# Fairfield and VIP status



## DaveR (Jul 31, 2006)

I have seen 2 resort presentations in the last 2 months @ Fairfield resorts.

I am also looking seriously at the reslae market. When I told the rep at Fairfield that they were much higher cost for the same amount of points they of course did there best to "sway" my thoughts.

What they said does concern me. I have to make a decison soon on this reslae purchase so I am looking for quick replies.

308,000 points qualifies me for VIP status. Nice benefits but i will not go into them all. IU was told that Farifeild does not recognise my resale points purchse as qualifying for the VIP status - only the same amount of points purchased from them at a MUCH higher cost is good enough.

Can that be true? Would that not be very discrimanating? Almost a blackmail to purchase from them.

The reps also told me that I would be "flagged" as  resale purchaser and be treated "as such." This statement really bothered me and makes me very sceptical of Fairfield as a whole if they treat people differently based on who they make a purchase from. 

I know that theses reps could just be saying things to scare me into purchasing from them, but I need to hear from someone with experience what is right and what was scare tactics.

Thanks.
DaveR


----------



## Jya-Ning (Jul 31, 2006)

DaveR said:
			
		

> 308,000 points qualifies me for VIP status. Nice benefits but i will not go into them all. IU was told that Farifeild does not recognise my resale points purchse as qualifying for the VIP status - only the same amount of points purchased from them at a MUCH higher cost is good enough.
> 
> Can that be true? Would that not be very discrimanating?

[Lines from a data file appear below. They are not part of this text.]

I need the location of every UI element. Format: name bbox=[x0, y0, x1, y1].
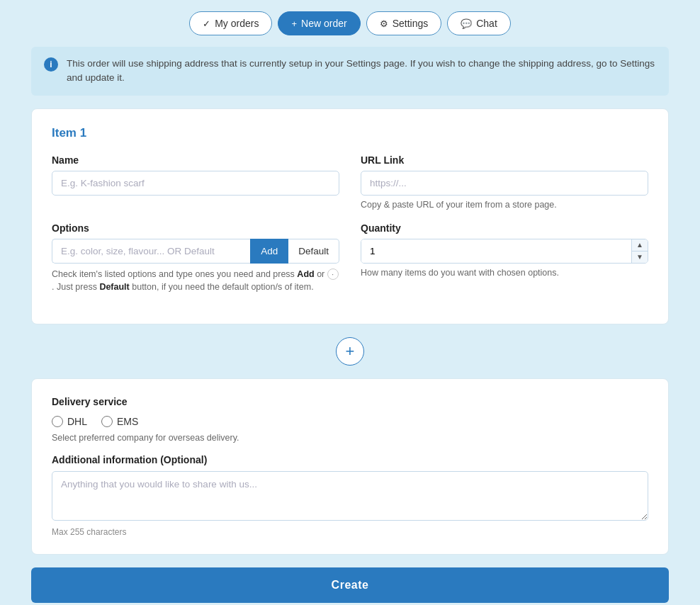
name-col: Name bbox=[52, 154, 339, 210]
quantity-spinners: ▲ ▼ bbox=[631, 239, 648, 263]
ems-radio[interactable] bbox=[101, 416, 113, 427]
new-order-label: New order bbox=[301, 18, 347, 29]
delivery-card: Delivery service DHL EMS Select preferre… bbox=[31, 378, 669, 555]
quantity-col: Quantity ▲ ▼ How many items do you want … bbox=[361, 222, 648, 295]
additional-textarea[interactable] bbox=[52, 471, 648, 521]
quantity-input[interactable] bbox=[361, 239, 631, 263]
add-item-btn[interactable]: + bbox=[336, 337, 364, 366]
quantity-up-btn[interactable]: ▲ bbox=[632, 239, 648, 251]
quantity-down-btn[interactable]: ▼ bbox=[632, 251, 648, 263]
create-btn-wrapper: Create bbox=[31, 567, 669, 603]
delivery-label: Delivery service bbox=[52, 396, 648, 407]
settings-btn[interactable]: ⚙ Settings bbox=[366, 11, 442, 35]
plus-icon: + bbox=[291, 18, 297, 29]
my-orders-label: My orders bbox=[215, 18, 259, 29]
item-card: Item 1 Name URL Link Copy & paste URL of… bbox=[31, 108, 669, 325]
my-orders-btn[interactable]: ✓ My orders bbox=[189, 11, 272, 35]
options-quantity-row: Options Add Default Check item's listed … bbox=[52, 222, 648, 295]
radio-group: DHL EMS bbox=[52, 416, 648, 427]
char-limit: Max 255 characters bbox=[52, 527, 648, 537]
quantity-hint: How many items do you want with chosen o… bbox=[361, 268, 648, 278]
item-card-title: Item 1 bbox=[52, 126, 648, 140]
quantity-label: Quantity bbox=[361, 222, 648, 234]
info-banner-text: This order will use shipping address tha… bbox=[67, 57, 656, 86]
options-label: Options bbox=[52, 222, 339, 234]
check-icon: ✓ bbox=[203, 18, 210, 29]
options-input[interactable] bbox=[52, 239, 250, 264]
name-label: Name bbox=[52, 154, 339, 166]
dhl-label: DHL bbox=[67, 416, 87, 427]
url-label: URL Link bbox=[361, 154, 648, 166]
add-item-wrapper: + bbox=[0, 337, 700, 366]
dhl-option[interactable]: DHL bbox=[52, 416, 87, 427]
url-hint: Copy & paste URL of your item from a sto… bbox=[361, 200, 648, 210]
add-option-btn[interactable]: Add bbox=[250, 239, 288, 264]
additional-label: Additional information (Optional) bbox=[52, 454, 648, 465]
create-btn[interactable]: Create bbox=[31, 567, 669, 603]
top-nav: ✓ My orders + New order ⚙ Settings 💬 Cha… bbox=[0, 0, 700, 47]
options-col: Options Add Default Check item's listed … bbox=[52, 222, 339, 295]
gear-icon: ⚙ bbox=[380, 18, 388, 29]
url-input[interactable] bbox=[361, 171, 648, 196]
url-col: URL Link Copy & paste URL of your item f… bbox=[361, 154, 648, 210]
name-url-row: Name URL Link Copy & paste URL of your i… bbox=[52, 154, 648, 210]
chat-label: Chat bbox=[476, 18, 497, 29]
dhl-radio[interactable] bbox=[52, 416, 63, 427]
options-hint: Check item's listed options and type one… bbox=[52, 268, 339, 295]
ems-label: EMS bbox=[117, 416, 138, 427]
ems-option[interactable]: EMS bbox=[101, 416, 138, 427]
quantity-wrapper: ▲ ▼ bbox=[361, 239, 648, 264]
chat-btn[interactable]: 💬 Chat bbox=[447, 11, 511, 35]
delivery-hint: Select preferred company for overseas de… bbox=[52, 433, 648, 443]
default-option-btn[interactable]: Default bbox=[288, 239, 339, 264]
settings-label: Settings bbox=[393, 18, 429, 29]
new-order-btn[interactable]: + New order bbox=[278, 11, 360, 35]
name-input[interactable] bbox=[52, 171, 339, 196]
info-banner: i This order will use shipping address t… bbox=[31, 47, 669, 96]
chat-icon: 💬 bbox=[461, 18, 472, 29]
info-icon: i bbox=[44, 57, 58, 72]
options-input-row: Add Default bbox=[52, 239, 339, 264]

Almost a blackmail to purchase from them.


DaveR:

That is true, your resell point is not counted toward VIP.  Is it discrimanating?  Not it just says the company has no interest to protect the interest from whoever bought from it (maybe the company just can not).



			
				DaveR said:
			
		

> The reps also told me that I would be "flagged" as  resale purchaser and be treated "as such." This statement really bothered me and makes me very sceptical of Fairfield as a whole if they treat people differently based on who they make a purchase from.



Yes, they can flag you as a resale purchase.  No, I have not hear anyone reported been treated as such.  If that happen, I believe someone will sue, and ask the FF to open their full accounting pratice on VIP program, and the result may not be good for FF.  

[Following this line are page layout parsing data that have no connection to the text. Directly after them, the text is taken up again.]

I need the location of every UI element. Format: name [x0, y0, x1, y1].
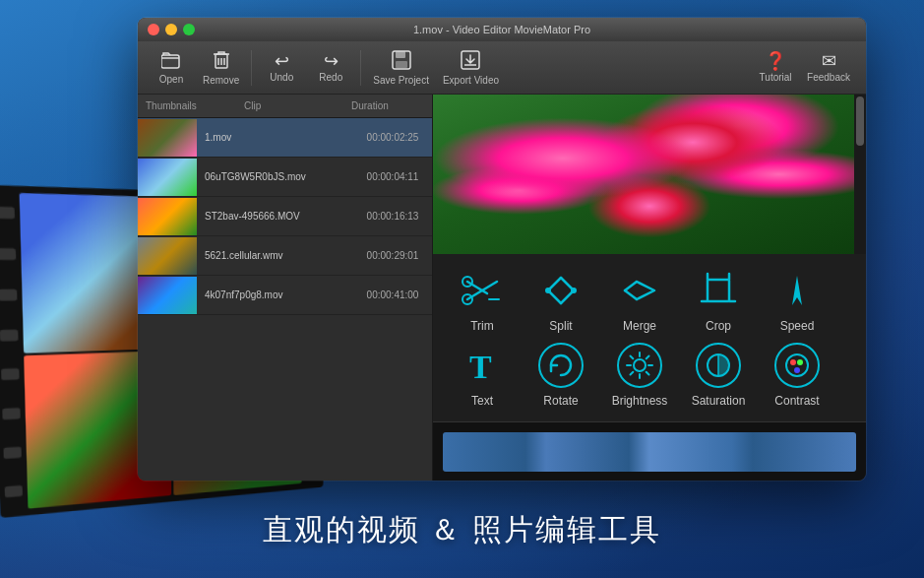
trim-icon — [460, 268, 505, 313]
speed-label: Speed — [780, 319, 815, 333]
file-info: 4k07nf7p0g8.mov — [197, 289, 353, 300]
traffic-lights — [148, 24, 195, 35]
file-info: 06uTG8W5R0bJS.mov — [197, 171, 353, 182]
save-project-icon — [392, 50, 411, 73]
file-name: 06uTG8W5R0bJS.mov — [205, 171, 345, 182]
svg-point-23 — [634, 359, 646, 371]
toolbar-export-video[interactable]: Export Video — [437, 46, 505, 90]
save-project-label: Save Project — [373, 75, 429, 86]
crop-icon — [696, 268, 741, 313]
toolbar-undo[interactable]: ↩ Undo — [258, 48, 305, 87]
redo-icon: ↪ — [324, 52, 339, 70]
app-window: 1.mov - Video Editor MovieMator Pro Open — [138, 18, 866, 481]
toolbar-save-project[interactable]: Save Project — [367, 46, 435, 90]
contrast-label: Contrast — [774, 394, 819, 408]
file-item[interactable]: 4k07nf7p0g8.mov 00:00:41:00 — [138, 276, 432, 315]
merge-tool[interactable]: Merge — [610, 268, 669, 333]
file-duration: 00:00:29:01 — [353, 250, 432, 261]
remove-icon — [214, 50, 229, 73]
text-tool[interactable]: T Text — [453, 343, 512, 408]
text-icon: T — [460, 343, 505, 388]
saturation-label: Saturation — [692, 394, 746, 408]
file-item[interactable]: 06uTG8W5R0bJS.mov 00:00:04:11 — [138, 158, 432, 197]
file-duration: 00:00:41:00 — [353, 289, 432, 300]
export-video-icon — [461, 50, 480, 73]
merge-icon — [617, 268, 662, 313]
minimize-button[interactable] — [165, 24, 177, 35]
redo-label: Redo — [319, 72, 342, 83]
toolbar-sep-1 — [251, 50, 252, 86]
main-area: Thumbnails Clip Duration 1.mov 00:00:02:… — [138, 95, 866, 481]
speed-tool[interactable]: Speed — [768, 268, 827, 333]
split-icon — [538, 268, 584, 313]
toolbar-open[interactable]: Open — [148, 47, 195, 89]
svg-point-37 — [794, 367, 800, 373]
title-bar: 1.mov - Video Editor MovieMator Pro — [138, 18, 866, 41]
toolbar-tutorial[interactable]: ❓ Tutorial — [752, 48, 799, 87]
file-info: ST2bav-495666.MOV — [197, 211, 353, 222]
toolbar-remove[interactable]: Remove — [197, 46, 245, 90]
toolbar-redo[interactable]: ↪ Redo — [307, 48, 354, 87]
preview-video — [433, 95, 866, 254]
crop-tool[interactable]: Crop — [689, 268, 748, 333]
file-name: 4k07nf7p0g8.mov — [205, 289, 345, 300]
trim-label: Trim — [470, 319, 494, 333]
preview-panel: Trim Split — [433, 95, 866, 481]
brightness-tool[interactable]: Brightness — [610, 343, 669, 408]
undo-label: Undo — [270, 72, 293, 83]
file-item[interactable]: 1.mov 00:00:02:25 — [138, 118, 432, 158]
timeline — [433, 421, 866, 481]
file-thumbnail — [138, 159, 197, 196]
svg-point-36 — [797, 359, 803, 365]
rotate-icon — [538, 343, 584, 388]
undo-icon: ↩ — [275, 52, 289, 70]
trim-tool[interactable]: Trim — [453, 268, 512, 333]
file-panel: Thumbnails Clip Duration 1.mov 00:00:02:… — [138, 95, 433, 481]
svg-rect-17 — [708, 280, 729, 301]
file-item[interactable]: ST2bav-495666.MOV 00:00:16:13 — [138, 197, 432, 236]
col-duration: Duration — [343, 98, 432, 113]
open-label: Open — [159, 74, 183, 85]
toolbar: Open Remove ↩ Undo ↪ Redo — [138, 41, 866, 95]
tools-row-2: T Text Rotate — [453, 343, 846, 408]
file-thumbnail — [138, 198, 197, 235]
remove-label: Remove — [203, 75, 239, 86]
scrollbar-thumb[interactable] — [856, 96, 864, 146]
brightness-label: Brightness — [612, 394, 668, 408]
split-label: Split — [549, 319, 572, 333]
scrollbar[interactable] — [854, 95, 866, 254]
toolbar-sep-2 — [360, 50, 361, 86]
tutorial-label: Tutorial — [760, 72, 792, 83]
split-tool[interactable]: Split — [531, 268, 590, 333]
contrast-tool[interactable]: Contrast — [768, 343, 827, 408]
rotate-tool[interactable]: Rotate — [531, 343, 590, 408]
file-panel-header: Thumbnails Clip Duration — [138, 95, 432, 118]
close-button[interactable] — [148, 24, 159, 35]
saturation-icon — [696, 343, 741, 388]
file-name: ST2bav-495666.MOV — [205, 211, 345, 222]
file-item[interactable]: 5621.cellular.wmv 00:00:29:01 — [138, 236, 432, 276]
svg-text:T: T — [469, 349, 492, 385]
feedback-icon: ✉ — [822, 52, 836, 70]
file-duration: 00:00:02:25 — [353, 132, 432, 143]
flower-background — [433, 95, 866, 254]
file-name: 1.mov — [205, 132, 345, 143]
file-duration: 00:00:04:11 — [353, 171, 432, 182]
file-info: 1.mov — [197, 132, 353, 143]
svg-line-28 — [631, 356, 634, 359]
contrast-icon — [774, 343, 820, 388]
svg-rect-6 — [396, 51, 405, 58]
svg-line-30 — [631, 372, 634, 375]
file-info: 5621.cellular.wmv — [197, 250, 353, 261]
maximize-button[interactable] — [183, 24, 195, 35]
merge-label: Merge — [623, 319, 656, 333]
svg-point-15 — [545, 288, 551, 293]
col-thumbnails: Thumbnails — [138, 98, 236, 113]
tools-row-1: Trim Split — [453, 268, 846, 333]
feedback-label: Feedback — [807, 72, 850, 83]
file-list: 1.mov 00:00:02:25 06uTG8W5R0bJS.mov 00:0… — [138, 118, 432, 481]
brightness-icon — [617, 343, 662, 388]
toolbar-feedback[interactable]: ✉ Feedback — [801, 48, 856, 87]
saturation-tool[interactable]: Saturation — [689, 343, 748, 408]
timeline-track[interactable] — [443, 432, 856, 472]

By the way, what is the retail price they offer you per point?  7 year ago, when I purchased, it is close to $120 per 1000 point.  Regular VIP does not have too many benefit, glod + has better benefits.

But if you purchase resell, you can always sold them and go back to buy all the retail points in the future if you really like it and undetsand all the feature.  And you can sell it if you don't like it and suffer much much less risk.

Jya-Ning


----------



## timeos2 (Jul 31, 2006)

Some VIP features might be nice to have BUT, as noted above, they vary by what level you are at. Its basically a game to make you buy more and at reatail prices. It works as resale prices are depressed to unbelieveably low levels. 

That should make your decision really easy.  Pay $.15/point to be a minimal value "VIP" (Very Important Payer) or save your money, buy resale for 1/4 of the cost and laugh all the way to the bank.  FF is a great system and your resale points spend just like the retail ones at 5 times the cost.  The only time the resale/retail even comes up is during sales pitches. I smirk all the way through them, ask why I'd pay up to tens of thousands of dollars to buy my way into the ever rising VIP tiers, take the perks and walk. Someday they will wake up and start supporting resales rather than depressing the value of what they just sold but until then resale is the only way to buy - forget the VIP nonsense.


----------



## DaveR (Jul 31, 2006)

Thanks for your quick reply.

I guess not qualifying for VIP status with a 308,000 purchase does not bother me that much. It does tell the new purchaser that his purchase will not be worth much on the rseale market - not good for FF to portray to their new people.

I had a $47,000 offer placed in front of me for 308,000 points at Bonnet Creek. That's about 15 cents a point!

The purchase I am looking at is 154,000 at Willaimsburg Kingsgate and 154,000 at Orlando Int. resort for 10,000. Total maintenance fees without taxes are at $90 per month.

We plan to use many of the points in Wisconsin as it is close to home and we can get our older children and grand children to use the resort with us more often and with easier planning.

Does this sound like a good purchase? I think it is but am looking for advise.
Thanks agian.
DaveR


----------



## Conan (Jul 31, 2006)

I'm not sure what "flagging" resale owners could accomplish.  

Certainly it can't affect your ability to use your Fairfield points to reserve available weeks, either by phone or at efairfield.com
Nor do I think it'll get you any different visible or generic week deposited to your RCI Weeks account if that's how you choose to spend your points.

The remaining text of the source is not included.